### WHAT THE TASK ASKS
Every line of the listing should be repeated exactly.

### ENTRIES SHOWN
====

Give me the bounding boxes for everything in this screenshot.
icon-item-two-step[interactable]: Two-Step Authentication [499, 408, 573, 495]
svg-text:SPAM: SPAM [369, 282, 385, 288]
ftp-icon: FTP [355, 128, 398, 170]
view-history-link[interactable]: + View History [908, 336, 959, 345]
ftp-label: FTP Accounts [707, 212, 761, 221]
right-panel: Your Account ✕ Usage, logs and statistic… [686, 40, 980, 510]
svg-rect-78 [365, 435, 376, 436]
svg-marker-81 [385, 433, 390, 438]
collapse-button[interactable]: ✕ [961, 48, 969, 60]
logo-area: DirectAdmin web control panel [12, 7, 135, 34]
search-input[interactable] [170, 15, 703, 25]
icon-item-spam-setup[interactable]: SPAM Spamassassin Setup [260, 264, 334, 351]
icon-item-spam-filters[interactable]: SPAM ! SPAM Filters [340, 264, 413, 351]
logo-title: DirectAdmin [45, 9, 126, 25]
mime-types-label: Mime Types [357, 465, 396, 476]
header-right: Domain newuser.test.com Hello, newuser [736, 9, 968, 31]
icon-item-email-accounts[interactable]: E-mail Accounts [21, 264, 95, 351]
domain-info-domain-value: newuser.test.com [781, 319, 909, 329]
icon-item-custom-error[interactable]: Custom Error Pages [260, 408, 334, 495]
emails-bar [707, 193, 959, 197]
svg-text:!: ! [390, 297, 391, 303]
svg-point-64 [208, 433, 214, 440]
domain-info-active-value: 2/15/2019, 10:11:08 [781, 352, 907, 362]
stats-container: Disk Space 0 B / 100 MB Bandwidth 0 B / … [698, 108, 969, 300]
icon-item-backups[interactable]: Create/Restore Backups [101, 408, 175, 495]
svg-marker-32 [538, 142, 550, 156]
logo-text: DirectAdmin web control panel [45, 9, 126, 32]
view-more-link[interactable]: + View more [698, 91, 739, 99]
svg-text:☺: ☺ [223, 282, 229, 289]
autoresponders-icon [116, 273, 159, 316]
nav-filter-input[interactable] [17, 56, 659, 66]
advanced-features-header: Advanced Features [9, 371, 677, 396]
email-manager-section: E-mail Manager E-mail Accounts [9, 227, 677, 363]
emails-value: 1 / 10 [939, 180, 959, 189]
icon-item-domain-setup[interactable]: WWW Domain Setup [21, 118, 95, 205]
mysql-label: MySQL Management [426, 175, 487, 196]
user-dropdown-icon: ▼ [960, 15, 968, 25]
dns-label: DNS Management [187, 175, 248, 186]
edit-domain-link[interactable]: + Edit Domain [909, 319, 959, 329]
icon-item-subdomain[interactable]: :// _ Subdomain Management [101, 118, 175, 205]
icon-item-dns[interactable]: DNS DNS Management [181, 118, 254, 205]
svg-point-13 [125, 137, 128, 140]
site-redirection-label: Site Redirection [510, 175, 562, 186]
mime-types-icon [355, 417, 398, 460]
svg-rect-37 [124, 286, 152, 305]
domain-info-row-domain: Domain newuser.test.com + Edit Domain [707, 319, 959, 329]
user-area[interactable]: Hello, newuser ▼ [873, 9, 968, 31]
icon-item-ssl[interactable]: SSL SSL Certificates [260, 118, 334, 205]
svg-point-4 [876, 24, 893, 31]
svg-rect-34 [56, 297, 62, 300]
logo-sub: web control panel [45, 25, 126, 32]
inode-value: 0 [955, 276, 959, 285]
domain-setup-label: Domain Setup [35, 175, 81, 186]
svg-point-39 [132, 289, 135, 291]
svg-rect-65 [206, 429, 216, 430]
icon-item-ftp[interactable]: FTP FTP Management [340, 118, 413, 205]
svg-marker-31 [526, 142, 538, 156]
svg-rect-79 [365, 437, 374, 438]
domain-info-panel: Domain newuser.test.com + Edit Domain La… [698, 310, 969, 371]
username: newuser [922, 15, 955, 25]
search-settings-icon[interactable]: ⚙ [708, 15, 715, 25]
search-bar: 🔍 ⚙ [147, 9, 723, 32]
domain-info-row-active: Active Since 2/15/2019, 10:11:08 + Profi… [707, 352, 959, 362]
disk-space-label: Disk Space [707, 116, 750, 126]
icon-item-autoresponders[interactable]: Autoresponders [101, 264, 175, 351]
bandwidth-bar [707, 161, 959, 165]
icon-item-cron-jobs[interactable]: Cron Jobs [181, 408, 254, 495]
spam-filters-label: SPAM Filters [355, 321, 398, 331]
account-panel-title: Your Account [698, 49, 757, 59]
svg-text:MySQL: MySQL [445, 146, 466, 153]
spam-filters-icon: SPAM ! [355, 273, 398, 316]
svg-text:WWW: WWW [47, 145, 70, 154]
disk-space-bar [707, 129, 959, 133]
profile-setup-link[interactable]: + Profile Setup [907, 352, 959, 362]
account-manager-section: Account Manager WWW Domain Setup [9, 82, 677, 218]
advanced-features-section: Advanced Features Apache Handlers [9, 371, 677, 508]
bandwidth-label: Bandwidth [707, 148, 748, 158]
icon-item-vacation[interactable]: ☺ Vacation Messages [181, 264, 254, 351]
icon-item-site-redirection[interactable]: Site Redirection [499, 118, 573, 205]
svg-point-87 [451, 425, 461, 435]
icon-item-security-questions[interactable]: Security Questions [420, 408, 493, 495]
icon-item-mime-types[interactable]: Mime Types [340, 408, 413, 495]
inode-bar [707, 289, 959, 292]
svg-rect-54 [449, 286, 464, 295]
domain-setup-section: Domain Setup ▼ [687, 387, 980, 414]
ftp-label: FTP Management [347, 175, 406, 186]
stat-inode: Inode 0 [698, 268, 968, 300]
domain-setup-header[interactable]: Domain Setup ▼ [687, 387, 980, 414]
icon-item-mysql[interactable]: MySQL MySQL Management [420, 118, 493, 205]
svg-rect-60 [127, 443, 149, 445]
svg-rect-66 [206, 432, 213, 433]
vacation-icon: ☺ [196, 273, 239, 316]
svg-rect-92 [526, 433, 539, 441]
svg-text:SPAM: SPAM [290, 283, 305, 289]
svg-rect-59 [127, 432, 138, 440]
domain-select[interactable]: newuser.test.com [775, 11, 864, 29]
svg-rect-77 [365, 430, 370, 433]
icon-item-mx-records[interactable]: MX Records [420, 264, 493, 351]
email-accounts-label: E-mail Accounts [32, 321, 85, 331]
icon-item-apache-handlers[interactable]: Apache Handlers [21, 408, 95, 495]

====

### WORKED SOLUTION
Give me the bounding boxes for everything in this screenshot.
icon-item-two-step[interactable]: Two-Step Authentication [499, 408, 573, 495]
svg-text:SPAM: SPAM [369, 282, 385, 288]
ftp-icon: FTP [355, 128, 398, 170]
view-history-link[interactable]: + View History [908, 336, 959, 345]
ftp-label: FTP Accounts [707, 212, 761, 221]
right-panel: Your Account ✕ Usage, logs and statistic… [686, 40, 980, 510]
svg-rect-78 [365, 435, 376, 436]
svg-marker-81 [385, 433, 390, 438]
collapse-button[interactable]: ✕ [961, 48, 969, 60]
logo-area: DirectAdmin web control panel [12, 7, 135, 34]
search-input[interactable] [170, 15, 703, 25]
icon-item-spam-setup[interactable]: SPAM Spamassassin Setup [260, 264, 334, 351]
icon-item-spam-filters[interactable]: SPAM ! SPAM Filters [340, 264, 413, 351]
logo-title: DirectAdmin [45, 9, 126, 25]
mime-types-label: Mime Types [357, 465, 396, 476]
header-right: Domain newuser.test.com Hello, newuser [736, 9, 968, 31]
icon-item-email-accounts[interactable]: E-mail Accounts [21, 264, 95, 351]
domain-info-domain-value: newuser.test.com [781, 319, 909, 329]
icon-item-custom-error[interactable]: Custom Error Pages [260, 408, 334, 495]
emails-bar [707, 193, 959, 197]
svg-text:!: ! [390, 297, 391, 303]
svg-point-64 [208, 433, 214, 440]
domain-info-active-value: 2/15/2019, 10:11:08 [781, 352, 907, 362]
stats-container: Disk Space 0 B / 100 MB Bandwidth 0 B / … [698, 108, 969, 300]
icon-item-backups[interactable]: Create/Restore Backups [101, 408, 175, 495]
svg-marker-32 [538, 142, 550, 156]
logo-text: DirectAdmin web control panel [45, 9, 126, 32]
view-more-link[interactable]: + View more [698, 91, 739, 99]
svg-text:☺: ☺ [223, 282, 229, 289]
autoresponders-icon [116, 273, 159, 316]
nav-filter-input[interactable] [17, 56, 659, 66]
advanced-features-header: Advanced Features [9, 371, 677, 396]
email-manager-section: E-mail Manager E-mail Accounts [9, 227, 677, 363]
emails-value: 1 / 10 [939, 180, 959, 189]
icon-item-domain-setup[interactable]: WWW Domain Setup [21, 118, 95, 205]
mysql-label: MySQL Management [426, 175, 487, 196]
user-dropdown-icon: ▼ [960, 15, 968, 25]
dns-label: DNS Management [187, 175, 248, 186]
edit-domain-link[interactable]: + Edit Domain [909, 319, 959, 329]
icon-item-subdomain[interactable]: :// _ Subdomain Management [101, 118, 175, 205]
icon-item-dns[interactable]: DNS DNS Management [181, 118, 254, 205]
svg-point-13 [125, 137, 128, 140]
site-redirection-label: Site Redirection [510, 175, 562, 186]
mime-types-icon [355, 417, 398, 460]
svg-rect-37 [124, 286, 152, 305]
domain-info-row-domain: Domain newuser.test.com + Edit Domain [707, 319, 959, 329]
user-area[interactable]: Hello, newuser ▼ [873, 9, 968, 31]
icon-item-ssl[interactable]: SSL SSL Certificates [260, 118, 334, 205]
svg-point-4 [876, 24, 893, 31]
svg-rect-34 [56, 297, 62, 300]
logo-sub: web control panel [45, 25, 126, 32]
inode-value: 0 [955, 276, 959, 285]
domain-setup-label: Domain Setup [35, 175, 81, 186]
svg-point-39 [132, 289, 135, 291]
svg-rect-65 [206, 429, 216, 430]
icon-item-ftp[interactable]: FTP FTP Management [340, 118, 413, 205]
svg-marker-31 [526, 142, 538, 156]
svg-rect-79 [365, 437, 374, 438]
domain-info-panel: Domain newuser.test.com + Edit Domain La… [698, 310, 969, 371]
username: newuser [922, 15, 955, 25]
search-settings-icon[interactable]: ⚙ [708, 15, 715, 25]
search-bar: 🔍 ⚙ [147, 9, 723, 32]
domain-info-row-active: Active Since 2/15/2019, 10:11:08 + Profi… [707, 352, 959, 362]
disk-space-label: Disk Space [707, 116, 750, 126]
icon-item-autoresponders[interactable]: Autoresponders [101, 264, 175, 351]
bandwidth-bar [707, 161, 959, 165]
icon-item-cron-jobs[interactable]: Cron Jobs [181, 408, 254, 495]
spam-filters-label: SPAM Filters [355, 321, 398, 331]
account-panel-title: Your Account [698, 49, 757, 59]
svg-text:MySQL: MySQL [445, 146, 466, 153]
spam-filters-icon: SPAM ! [355, 273, 398, 316]
svg-text:WWW: WWW [47, 145, 70, 154]
disk-space-bar [707, 129, 959, 133]
profile-setup-link[interactable]: + Profile Setup [907, 352, 959, 362]
account-manager-section: Account Manager WWW Domain Setup [9, 82, 677, 218]
advanced-features-section: Advanced Features Apache Handlers [9, 371, 677, 508]
bandwidth-label: Bandwidth [707, 148, 748, 158]
icon-item-vacation[interactable]: ☺ Vacation Messages [181, 264, 254, 351]
icon-item-site-redirection[interactable]: Site Redirection [499, 118, 573, 205]
svg-point-87 [451, 425, 461, 435]
icon-item-security-questions[interactable]: Security Questions [420, 408, 493, 495]
icon-item-mime-types[interactable]: Mime Types [340, 408, 413, 495]
inode-bar [707, 289, 959, 292]
svg-rect-54 [449, 286, 464, 295]
domain-setup-section: Domain Setup ▼ [687, 387, 980, 414]
ftp-label: FTP Management [347, 175, 406, 186]
stat-inode: Inode 0 [698, 268, 968, 300]
domain-setup-header[interactable]: Domain Setup ▼ [687, 387, 980, 414]
icon-item-mysql[interactable]: MySQL MySQL Management [420, 118, 493, 205]
svg-rect-60 [127, 443, 149, 445]
svg-rect-66 [206, 432, 213, 433]
vacation-icon: ☺ [196, 273, 239, 316]
svg-rect-92 [526, 433, 539, 441]
svg-text:SPAM: SPAM [290, 283, 305, 289]
svg-rect-59 [127, 432, 138, 440]
domain-select[interactable]: newuser.test.com [775, 11, 864, 29]
svg-rect-77 [365, 430, 370, 433]
icon-item-mx-records[interactable]: MX Records [420, 264, 493, 351]
email-accounts-label: E-mail Accounts [32, 321, 85, 331]
icon-item-apache-handlers[interactable]: Apache Handlers [21, 408, 95, 495]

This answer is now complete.